喧華はそう放つと私の体を壁に打ち付ける形で手を放した。
「ゴホッゴホッ」
喧華から喉から締め付けられ、地に崩れ落ちたまま痛みから咳き込む。喧華は血の気もよだつような形相で私を見下ろす。
江戸華喧華SIDEーーー
ふん、ガキの分際で私に説教なんかするからそうなるのよ!まあこう言う年頃の子は大抵自信過剰になったりするからこちらが上だと言うことを思い知らせてあげた方が良いのよ。
しかしこの少女、生意気さは鼻につくけど中々見所はあるわね…少なくとも海溝潤実よりは使えそうだわ…。
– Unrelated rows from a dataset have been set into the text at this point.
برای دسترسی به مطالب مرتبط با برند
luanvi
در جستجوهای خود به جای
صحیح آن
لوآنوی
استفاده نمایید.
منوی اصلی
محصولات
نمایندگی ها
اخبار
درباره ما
「ねえ貴女…私に楯突こうとするとは中々良い度胸してるじゃない、私の部下になると言うなら命は助けてあげても良くってよ?」
私はサキュラに言ってあげた。しかしサキュラは私を睨みつけたまま声を上げた。
「冗談言わないで…貴女の部下になるくらいなら死んだ方がマシよ…」
この小娘め、大人しくしてたら図に乗りやがって…。
その時姿は見えないがガストと言う霊族の私の部下の一人が私に耳打ちしてきた。
『この少女はやめといた方が良いですよ、何故ならあの海溝潤実が酷い目に遭っているのを想像して感じているような奴ですから』
なんてガキなの?薄気味悪いったらないわ…一瞬でも部下にしてあげようとした私が愚かしい…。
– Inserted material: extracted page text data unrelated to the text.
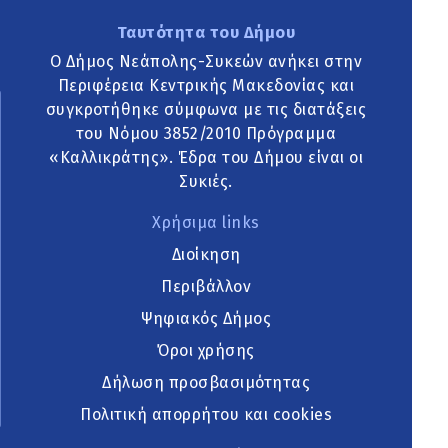
Ταυτότητα του Δήμου
Ο Δήμος Νεάπολης-Συκεών ανήκει στην
Περιφέρεια Κεντρικής Μακεδονίας και
συγκροτήθηκε σύμφωνα με τις διατάξεις
του Νόμου 3852/2010 Πρόγραμμα
«Καλλικράτης». Έδρα του Δήμου είναι οι
Συκιές.
Χρήσιμα links
Διοίκηση
Περιβάλλον
Ψηφιακός Δήμος
Όροι χρήσης
Δήλωση προσβασιμότητας
Πολιτική απορρήτου και cookies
私も海溝潤実は嫌いだがこの小娘のように気持ちの悪い趣味を持つ奴はもっと嫌いだ。不良と言い、こう言うような小娘といい何故世の中は愚かしい奴らに溢れかえっているのか?
「ふんっ、それはそうとサキュラ貴女仲間が酷い目に遭ってるの想像して感じてるんですって?」
それを聞いた途端サキュラは顔を青ざめだした。そんなに言われるのが嫌ならその気持ち悪い趣味から足を洗いなさい!
「確かに海溝潤実は酷い目に遭うべき人間よ、しかしそれで感じたりするなんて貴女も人の事言えた義理じゃないわよね?」
サキュラは私が一つ一つの言葉を放つ度に徐々に怒りなのか?焦りなのか?そういった表情を見せてきた。
「貴女には関係ないでしょう!?」
「いいえあるわ!貴女の為に言ってあげる!このような悪趣味からは今すぐ足を洗うべきだわ!」
私の真心はこの子に届くかしら、いいえ届くはずよ!今ならまだ間に合う!ノファンのような人生の落伍者になってはもう遅い!まだ12にも満たないこの子が今のうちに汚い趣味に堕ちてしまったら…。
私はサキュラが可哀想になってきた。
サキュラがこうなったのもきっと海溝潤実のせいね。
「大丈夫、私は正義の味方…日本に溢れ返る汚い文化を共に駆逐しましょう!」
私はサキュラに手を差し伸べた。
「貴女だって部下を人身御供にして暗殺させたり次々と犠牲にしていっているじゃない…一緒にしないで!」
サキュラSIDEーーー
喧華はさも私に同情を向けるように私に説得しようとする。しかし貴女も同じ事言える立場じゃないと言ってやりたい。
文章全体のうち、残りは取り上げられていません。